The country defeated, my family became part of the vast horde of refugees. Finally reaching Japan, we for a while lived on the second floor of a stable. My father, a former officer of the Special Higher Police, had to move from one job to another for several years. The Occupation did not simply disband the dread “thought police,” but also “purged” him. But in the ensuing decades I became the greatest beneficiary in my family of Japan’s economic transformation: I went to college.

Even so, toward the end of the 1960s, when a young American couple invited me to this country, my father, though by then a member of the upper stratum of Japan’s middle class, gratefully accepted their offer to take care of my expenses as long as I remained here. Two decades later, I learned that the owner of a small business in Kyushu, whom I knew in high school, had made a similar offer to a young American student.

“Changing Fortunes” was the title of the book Paul Volcker, former chairman of the Federal Reserve Board, and Toyoo Gyohten, former vice minister of the Ministry of Finance, published jointly, based on a series of lectures they’d given at the Woodrow Wilson School. The book came out in 1993, and by then fortune was indeed changing, again, though in the opposite direction of what they had meant. But not many people had yet to realize it. I certainly enjoyed the book, reading it with some tickled pride.

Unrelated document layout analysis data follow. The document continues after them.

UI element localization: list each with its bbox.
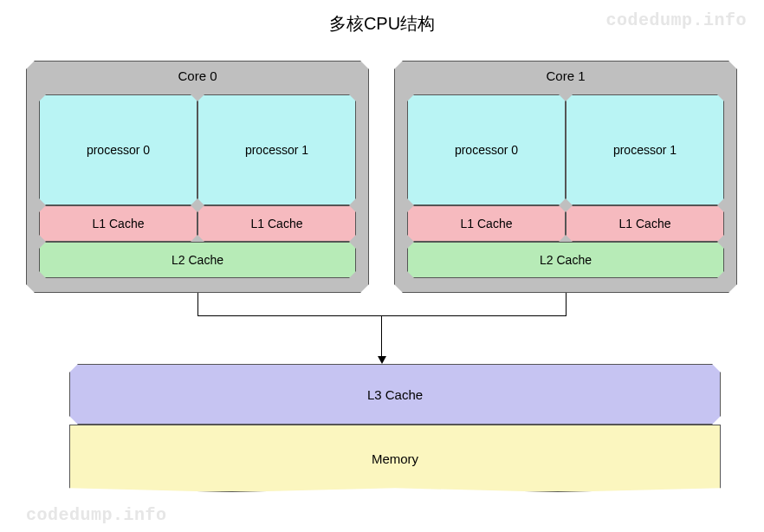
core-0-processor-0: processor 0: [39, 94, 197, 205]
l3-cache: L3 Cache: [69, 364, 721, 425]
core-1-title: Core 1: [395, 62, 736, 88]
connector-center-down: [381, 315, 382, 356]
watermark-bottom: codedump.info: [26, 505, 167, 525]
memory-block: Memory: [69, 425, 721, 492]
core-1-processor-1: processor 1: [566, 94, 724, 205]
core-1-block: Core 1 processor 0 processor 1 L1 Cache …: [394, 61, 737, 293]
core-0-l1-cache-1: L1 Cache: [197, 205, 356, 242]
core-1-l1-cache-1: L1 Cache: [566, 205, 724, 242]
watermark-top: codedump.info: [605, 10, 747, 30]
core-1-l1-cache-0: L1 Cache: [407, 205, 566, 242]
core-0-title: Core 0: [27, 62, 368, 88]
arrowhead-icon: [378, 356, 386, 364]
connector-horizontal: [197, 315, 567, 316]
connector-core-0-down: [197, 293, 198, 315]
core-0-block: Core 0 processor 0 processor 1 L1 Cache …: [26, 61, 369, 293]
core-0-l1-cache-0: L1 Cache: [39, 205, 197, 242]
core-1-processor-0: processor 0: [407, 94, 566, 205]
core-0-processor-1: processor 1: [197, 94, 356, 205]
connector-core-1-down: [566, 293, 567, 315]
core-1-l2-cache: L2 Cache: [407, 242, 724, 278]
core-0-l2-cache: L2 Cache: [39, 242, 356, 278]
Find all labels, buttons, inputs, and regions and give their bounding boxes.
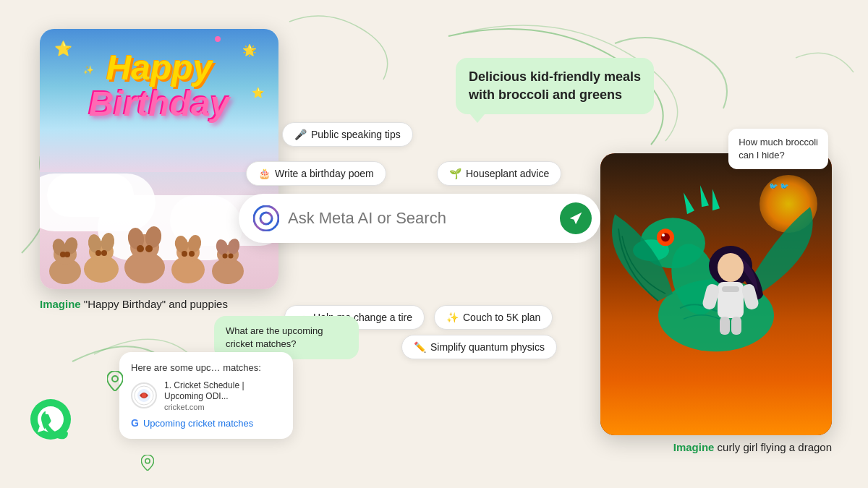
- svg-rect-46: [720, 317, 730, 335]
- chip-birthday-emoji: 🎂: [258, 168, 271, 179]
- svg-marker-37: [684, 192, 694, 214]
- birthday-happy-text: Happy: [106, 48, 213, 87]
- cricket-card-header: Here are some upc… matches:: [131, 362, 281, 373]
- dragon-imagine-text: curly girl flying a dragon: [714, 441, 832, 453]
- svg-point-11: [101, 250, 107, 256]
- svg-marker-39: [712, 189, 720, 210]
- svg-point-28: [223, 254, 228, 259]
- svg-point-17: [145, 245, 153, 252]
- cricket-query-text: What are the upcoming cricket matches?: [226, 325, 323, 349]
- svg-point-49: [260, 213, 272, 224]
- broccoli-bubble: Delicious kid-friendly meals with brocco…: [456, 58, 654, 114]
- search-input[interactable]: [288, 209, 551, 228]
- cricket-result-item: 1. Cricket Schedule | Upcoming ODI... cr…: [131, 380, 281, 411]
- svg-point-36: [662, 234, 665, 236]
- cricket-link-text: Upcoming cricket matches: [143, 418, 253, 429]
- chip-houseplant[interactable]: 🌱 Houseplant advice: [437, 161, 561, 186]
- svg-marker-38: [700, 185, 709, 207]
- search-submit-button[interactable]: [560, 202, 592, 234]
- birthday-imagine-label: Imagine "Happy Birthday" and puppies: [40, 298, 228, 310]
- broccoli-bubble-text: Delicious kid-friendly meals with brocco…: [469, 69, 641, 102]
- broccoli-small-bubble: How much broccolican I hide?: [728, 129, 828, 169]
- svg-point-52: [142, 393, 146, 398]
- search-bar: [239, 194, 600, 243]
- chip-quantum[interactable]: ✏️ Simplify quantum physics: [401, 335, 557, 359]
- chip-public-speaking[interactable]: 🎤 Public speaking tips: [282, 122, 413, 147]
- chip-public-speaking-emoji: 🎤: [294, 129, 307, 140]
- svg-point-29: [229, 254, 234, 259]
- cricket-url: cricket.com: [164, 403, 281, 411]
- cricket-result-title: 1. Cricket Schedule | Upcoming ODI...: [164, 380, 281, 403]
- chip-public-speaking-label: Public speaking tips: [311, 129, 401, 140]
- svg-point-16: [137, 245, 144, 252]
- chip-5k-label: Couch to 5K plan: [463, 312, 540, 323]
- svg-point-53: [112, 376, 118, 382]
- cricket-header-text: Here are some upc… matches:: [131, 362, 261, 373]
- chip-couch-5k[interactable]: ✨ Couch to 5K plan: [434, 305, 553, 330]
- birthday-imagine-text: "Happy Birthday" and puppies: [81, 298, 228, 310]
- dragon-image-card: 🐦 🐦: [600, 153, 832, 435]
- chip-5k-emoji: ✨: [446, 312, 459, 323]
- chip-quantum-emoji: ✏️: [414, 341, 426, 353]
- svg-rect-47: [731, 317, 741, 335]
- chip-birthday-label: Write a birthday poem: [275, 168, 374, 179]
- dragon-imagine-label: Imagine curly girl flying a dragon: [673, 441, 832, 453]
- meta-ai-icon: [253, 205, 279, 231]
- svg-point-5: [64, 252, 70, 257]
- cricket-result-info: 1. Cricket Schedule | Upcoming ODI... cr…: [164, 380, 281, 411]
- chip-birthday-poem[interactable]: 🎂 Write a birthday poem: [246, 161, 386, 186]
- dragon-imagine-word: Imagine: [673, 441, 715, 453]
- svg-point-23: [189, 251, 195, 257]
- search-container: [239, 194, 600, 243]
- birthday-image-card: ⭐ 🌟 ✨ ⭐ Happy Birthday: [40, 29, 278, 289]
- cricket-link[interactable]: G Upcoming cricket matches: [131, 417, 281, 429]
- cricket-logo: [131, 382, 157, 408]
- location-pin-2: [141, 455, 154, 474]
- svg-point-22: [182, 251, 187, 257]
- svg-point-41: [718, 253, 744, 282]
- svg-point-54: [145, 459, 150, 463]
- whatsapp-icon: [29, 398, 72, 441]
- cricket-result-card: Here are some upc… matches: 1. Cricket S…: [119, 352, 293, 439]
- svg-rect-43: [722, 286, 739, 292]
- chip-houseplant-emoji: 🌱: [449, 168, 461, 179]
- chip-quantum-label: Simplify quantum physics: [430, 341, 545, 353]
- svg-point-48: [254, 206, 278, 231]
- birthday-birthday-text: Birthday: [89, 85, 230, 123]
- google-g-icon: G: [131, 417, 139, 429]
- birthday-imagine-word: Imagine: [40, 298, 81, 310]
- chip-houseplant-label: Houseplant advice: [466, 168, 549, 179]
- broccoli-small-text: How much broccolican I hide?: [739, 137, 818, 160]
- location-pin-1: [107, 371, 123, 394]
- svg-point-10: [95, 250, 101, 256]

Shioya’s story really begins with what he found at the Economic Planning Agency when he joined it. The ranking officials were fretting: There are no signs of economic recovery! Not many noneconomists today may remember it, but there was a “1965 recession” in the midst of that vaunted high growth. It was created by the excessive capital investment in the preceding years. In that and other respects, what Japan would experience in the 1990s would be similar. The problem, in retrospect, is that certain measures taken to deal with it worked at the time, but not later. Two earlier actions would cast long shadows on the economic troubles of the 1990s. One was the issuance of a “special government bond,” the other the rapid spread of cross shareholdings that Japanese corporations adopted to prevent foreign takeovers in the impending capital liberalization. Shioya also points to the creation, during the previous spur of economic growth, of a “land myth” — that the price of land would never go down.

The myth would play its demonic role during the bubble of the 1980s.

That bubble of course was compounded by the Plaza Accord, the U.S.-led international agreement in 1985 to force the yen to appreciate. Some who seek the primary cause of the bubble in it call it money haisen, “defeat in a money war.” About that, however, Shioya wonders: Did Japan, which by then had put itself in such an intractable position, have any “policy freedom” in effectively dealing with the outside demand? What happened in the end was the opposite of Murphy’s Law: The characteristics that had worked for “Japan, Inc.” worked against it: lifetime employment, seniority system, “the convoy system,” the “iron triangle” of government, and bureaucracy and business working together.

Shioya was adviser to Ryutaro Hashimoto whose policy misjudgment — an echo of a 1965 action — created “the great recession” that led to his downfall. He says he has written this book as “a requiem” for the ill-fated prime minister who died suddenly, in 2006, of medical complications.

Translator and essayist Hiroaki Sato is senior research fellow at JETRO New York.